Question

A train $110\,m$ in length travels at $60$ per hour. In what time it will pass a man who is walking at $6\,km$ an hour in the opposite direction.
A. $5\sec $
B. $6\sec $
C. $8\sec $
D. $7\dfrac{1}{3}\sec $

Answer 1

Hint: In order to solve this question we need to understand the relative motion. To define relative motion, we first learn a frame of reference. So a frame of reference is defined like a window or perspective in which the event is observed. So a relative motion between two bodies is defined as the motion which is observed with respect to one another, it has two categories, one in which newton’s law valid or when the speed of two bodies are very less in comparison to speed of light, and the second category in which Lorentz transformation valid or when the speed of two bodies are comparable to light speed.
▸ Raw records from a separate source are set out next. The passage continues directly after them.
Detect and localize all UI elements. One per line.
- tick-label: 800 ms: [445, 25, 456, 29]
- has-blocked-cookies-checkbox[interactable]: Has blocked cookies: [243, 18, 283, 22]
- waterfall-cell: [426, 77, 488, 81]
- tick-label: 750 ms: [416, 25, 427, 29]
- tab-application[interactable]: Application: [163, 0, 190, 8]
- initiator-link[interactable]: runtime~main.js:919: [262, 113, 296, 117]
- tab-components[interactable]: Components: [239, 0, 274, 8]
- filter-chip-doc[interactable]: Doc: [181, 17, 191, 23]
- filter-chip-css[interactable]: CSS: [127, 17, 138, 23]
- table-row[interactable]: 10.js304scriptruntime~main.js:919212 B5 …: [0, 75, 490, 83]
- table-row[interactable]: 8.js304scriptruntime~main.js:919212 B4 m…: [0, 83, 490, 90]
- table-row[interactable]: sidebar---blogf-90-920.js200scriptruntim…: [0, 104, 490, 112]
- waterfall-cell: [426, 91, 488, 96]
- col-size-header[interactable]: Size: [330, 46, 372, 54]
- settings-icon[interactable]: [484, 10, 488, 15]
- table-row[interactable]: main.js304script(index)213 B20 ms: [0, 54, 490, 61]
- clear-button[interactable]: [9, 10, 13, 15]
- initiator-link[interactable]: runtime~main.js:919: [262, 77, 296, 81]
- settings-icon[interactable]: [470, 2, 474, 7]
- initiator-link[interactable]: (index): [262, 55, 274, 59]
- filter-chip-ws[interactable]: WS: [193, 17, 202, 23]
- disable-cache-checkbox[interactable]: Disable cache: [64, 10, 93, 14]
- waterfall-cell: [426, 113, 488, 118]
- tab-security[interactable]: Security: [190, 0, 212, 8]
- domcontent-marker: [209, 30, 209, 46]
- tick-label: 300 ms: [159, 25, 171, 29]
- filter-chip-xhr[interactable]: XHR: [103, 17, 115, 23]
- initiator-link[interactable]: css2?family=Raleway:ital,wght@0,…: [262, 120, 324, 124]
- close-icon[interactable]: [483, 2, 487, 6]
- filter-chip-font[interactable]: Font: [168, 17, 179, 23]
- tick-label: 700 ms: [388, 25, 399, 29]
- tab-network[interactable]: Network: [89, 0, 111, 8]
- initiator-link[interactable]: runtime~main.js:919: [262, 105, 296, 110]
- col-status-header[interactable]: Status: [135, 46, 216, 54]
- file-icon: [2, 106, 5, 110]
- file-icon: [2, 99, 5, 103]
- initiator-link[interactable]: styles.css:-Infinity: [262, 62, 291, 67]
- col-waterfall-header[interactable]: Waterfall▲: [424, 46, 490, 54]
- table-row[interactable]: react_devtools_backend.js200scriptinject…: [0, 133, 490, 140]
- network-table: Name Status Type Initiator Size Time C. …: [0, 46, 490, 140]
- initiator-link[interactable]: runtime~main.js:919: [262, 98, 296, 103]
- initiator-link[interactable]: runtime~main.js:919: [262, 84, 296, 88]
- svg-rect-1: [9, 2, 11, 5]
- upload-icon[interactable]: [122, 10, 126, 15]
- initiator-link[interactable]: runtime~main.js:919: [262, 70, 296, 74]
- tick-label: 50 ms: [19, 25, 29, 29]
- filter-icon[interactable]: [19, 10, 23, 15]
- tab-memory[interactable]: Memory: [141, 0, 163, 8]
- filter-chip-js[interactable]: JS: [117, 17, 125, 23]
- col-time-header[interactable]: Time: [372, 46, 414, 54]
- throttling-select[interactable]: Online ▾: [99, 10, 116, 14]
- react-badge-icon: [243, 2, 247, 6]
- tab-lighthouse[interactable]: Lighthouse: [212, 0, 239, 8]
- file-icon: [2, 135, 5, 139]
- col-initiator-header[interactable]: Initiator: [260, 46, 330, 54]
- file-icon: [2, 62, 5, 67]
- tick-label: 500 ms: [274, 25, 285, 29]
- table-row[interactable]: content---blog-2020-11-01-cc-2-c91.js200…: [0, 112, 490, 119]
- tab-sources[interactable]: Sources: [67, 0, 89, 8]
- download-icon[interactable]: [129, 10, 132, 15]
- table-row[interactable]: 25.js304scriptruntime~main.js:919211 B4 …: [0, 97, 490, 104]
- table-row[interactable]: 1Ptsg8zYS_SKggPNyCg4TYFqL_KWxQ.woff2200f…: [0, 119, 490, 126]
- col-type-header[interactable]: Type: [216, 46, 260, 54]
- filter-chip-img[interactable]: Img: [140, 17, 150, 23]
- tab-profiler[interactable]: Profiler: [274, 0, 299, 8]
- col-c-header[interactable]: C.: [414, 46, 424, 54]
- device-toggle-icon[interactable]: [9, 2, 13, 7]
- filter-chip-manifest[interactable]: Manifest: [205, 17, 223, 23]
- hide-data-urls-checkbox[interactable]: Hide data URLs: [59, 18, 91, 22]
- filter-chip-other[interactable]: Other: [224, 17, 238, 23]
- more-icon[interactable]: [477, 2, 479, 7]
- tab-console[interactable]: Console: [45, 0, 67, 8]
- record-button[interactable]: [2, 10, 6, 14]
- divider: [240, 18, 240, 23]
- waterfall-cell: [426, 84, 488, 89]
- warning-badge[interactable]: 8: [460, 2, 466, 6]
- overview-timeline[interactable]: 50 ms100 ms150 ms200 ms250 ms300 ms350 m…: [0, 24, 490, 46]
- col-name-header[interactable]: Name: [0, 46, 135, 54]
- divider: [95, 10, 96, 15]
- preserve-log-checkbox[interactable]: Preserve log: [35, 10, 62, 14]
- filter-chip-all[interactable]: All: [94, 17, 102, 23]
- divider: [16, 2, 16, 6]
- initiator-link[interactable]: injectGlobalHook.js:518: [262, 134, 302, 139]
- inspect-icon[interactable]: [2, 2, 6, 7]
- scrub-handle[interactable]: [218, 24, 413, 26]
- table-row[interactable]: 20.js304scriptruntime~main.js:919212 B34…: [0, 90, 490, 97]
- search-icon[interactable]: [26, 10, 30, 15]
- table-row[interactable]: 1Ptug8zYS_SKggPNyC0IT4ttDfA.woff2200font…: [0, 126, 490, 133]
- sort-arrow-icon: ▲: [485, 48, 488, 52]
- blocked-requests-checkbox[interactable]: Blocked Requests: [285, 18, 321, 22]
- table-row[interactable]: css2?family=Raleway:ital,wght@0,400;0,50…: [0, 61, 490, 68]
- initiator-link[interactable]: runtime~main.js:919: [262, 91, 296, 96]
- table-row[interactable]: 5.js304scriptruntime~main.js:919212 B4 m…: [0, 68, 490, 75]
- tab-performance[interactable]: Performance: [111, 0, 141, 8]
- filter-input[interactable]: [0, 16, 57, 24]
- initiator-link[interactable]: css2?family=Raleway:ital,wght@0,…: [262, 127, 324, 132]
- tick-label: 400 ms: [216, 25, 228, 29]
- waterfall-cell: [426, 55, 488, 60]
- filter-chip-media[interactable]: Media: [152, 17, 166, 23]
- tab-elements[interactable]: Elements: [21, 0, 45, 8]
Complete step by step answer:
According to the question, the length of the train is given as, $L = 110\,m$. Let the train moving in direction of positive x-axis, so its velocity with respect to ground is given as,
${\vec V_{TG}} = 60\,kmh{r^{ - 1}}\hat i$
$\Rightarrow {\vec V_{TG}} = 60 \times \dfrac{5}{{18}}m{\sec ^{ - 1}}\hat i$
$\Rightarrow {\vec V_{TG}} = 16.67m{\sec ^{ - 1}}\hat i$
Also, let the man moving in opposite direction, so its velocity with respect to ground is given as,
${\vec V_{MG}} = - 6kmh{r^{ - 1}}\hat i$
$\Rightarrow {\vec V_{MG}} = - 6 \times \dfrac{5}{{18}}m{\sec ^{ - 1}}\hat i$
$\Rightarrow {\vec V_{MG}} = - 1.67\,m{\sec ^{ - 1}}\hat i$

So velocity of train with respect to man is given as,
${\vec V_{TM}} = {\vec V_{TG}} - {\vec V_{MG}}$
Putting values we get,
${\vec V_{TM}} = [16.67\hat i - ( - 1.67\hat i)]m{\sec ^{ - 1}}$
$\Rightarrow {\vec V_{TM}} = (16.67 + 1.67)\hat im{\sec ^{ - 1}}$
$\Rightarrow {\vec V_{TM}} = 18.34\hat im{\sec ^{ - 1}}$
Let the time taken by the train to cross a man be, $t$
Since we know, $\left| {\vec v} \right| = \dfrac{d}{t}$
So time period by train to cross men is,
$t = \dfrac{L}{{\left| {{{\vec V}_{TM}}} \right|}}$
Putting value we get,
$t = \dfrac{{110\,m}}{{18.34\,m\,{{\sec }^{ - 1}}}}$
$\Rightarrow t = 5.99\sec $
$\therefore t \sim 6\sec $

So correct option is B.

Note: It should be remembered that here we have neglected the relativistic effect because the speed of both the train and the man is very much less in comparison to speed of train. By relative effect, we physically mean that if one of two bodies is considered to be at rest then what will be its speed in the frame of reference of the other body.